The data:

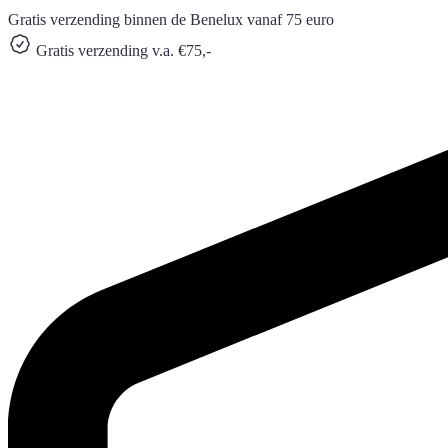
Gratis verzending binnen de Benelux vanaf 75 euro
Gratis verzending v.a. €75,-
--
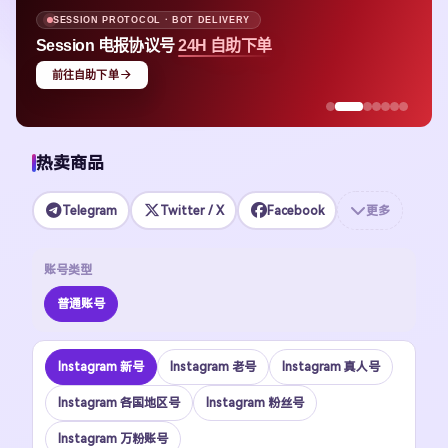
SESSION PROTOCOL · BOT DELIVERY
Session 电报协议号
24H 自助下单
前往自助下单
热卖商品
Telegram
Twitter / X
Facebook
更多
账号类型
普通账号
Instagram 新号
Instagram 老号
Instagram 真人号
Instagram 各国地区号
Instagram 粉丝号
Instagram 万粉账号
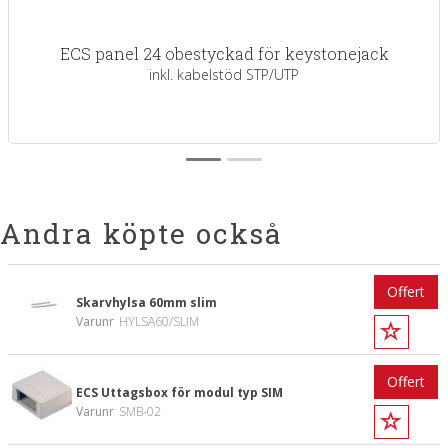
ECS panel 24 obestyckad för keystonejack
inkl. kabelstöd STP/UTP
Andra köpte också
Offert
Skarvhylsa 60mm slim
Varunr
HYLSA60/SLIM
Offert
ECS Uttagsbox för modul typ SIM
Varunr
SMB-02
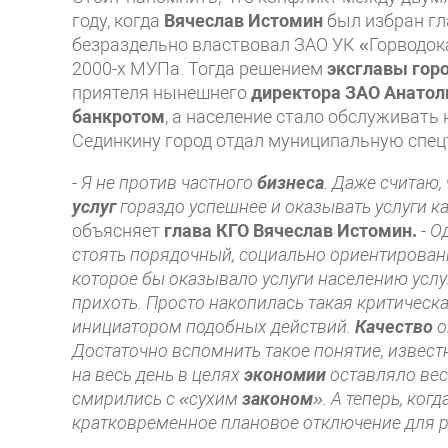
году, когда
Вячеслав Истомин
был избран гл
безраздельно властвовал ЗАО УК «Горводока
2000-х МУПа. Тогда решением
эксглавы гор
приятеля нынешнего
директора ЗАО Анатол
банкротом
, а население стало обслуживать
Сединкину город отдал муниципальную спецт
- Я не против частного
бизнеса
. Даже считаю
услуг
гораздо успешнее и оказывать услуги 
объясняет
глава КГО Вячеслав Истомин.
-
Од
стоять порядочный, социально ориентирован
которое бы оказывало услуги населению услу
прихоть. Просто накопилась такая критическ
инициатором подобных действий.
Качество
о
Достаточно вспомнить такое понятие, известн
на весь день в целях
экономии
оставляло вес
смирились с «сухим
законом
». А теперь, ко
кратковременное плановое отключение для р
---
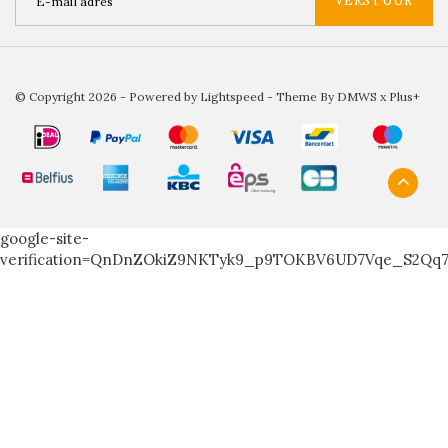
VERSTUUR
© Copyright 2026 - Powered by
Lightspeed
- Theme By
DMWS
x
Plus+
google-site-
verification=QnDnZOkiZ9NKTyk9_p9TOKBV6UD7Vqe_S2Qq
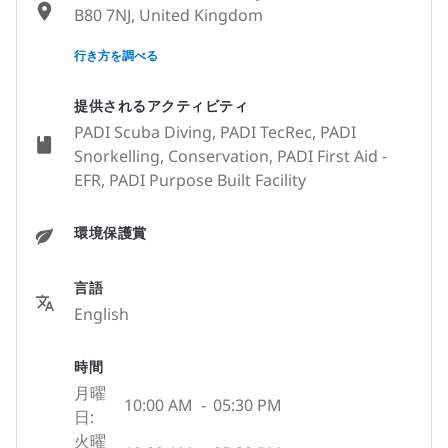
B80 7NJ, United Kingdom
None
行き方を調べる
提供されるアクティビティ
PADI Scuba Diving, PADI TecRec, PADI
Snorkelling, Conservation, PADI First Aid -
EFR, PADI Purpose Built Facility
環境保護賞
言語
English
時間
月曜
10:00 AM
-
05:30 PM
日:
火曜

Problem to solve: Check each line of the material for "Gratis". Copy the ones that have it.

Your response:
Gratis verzending binnen de Benelux vanaf 75 euro
Gratis verzending v.a. €75,-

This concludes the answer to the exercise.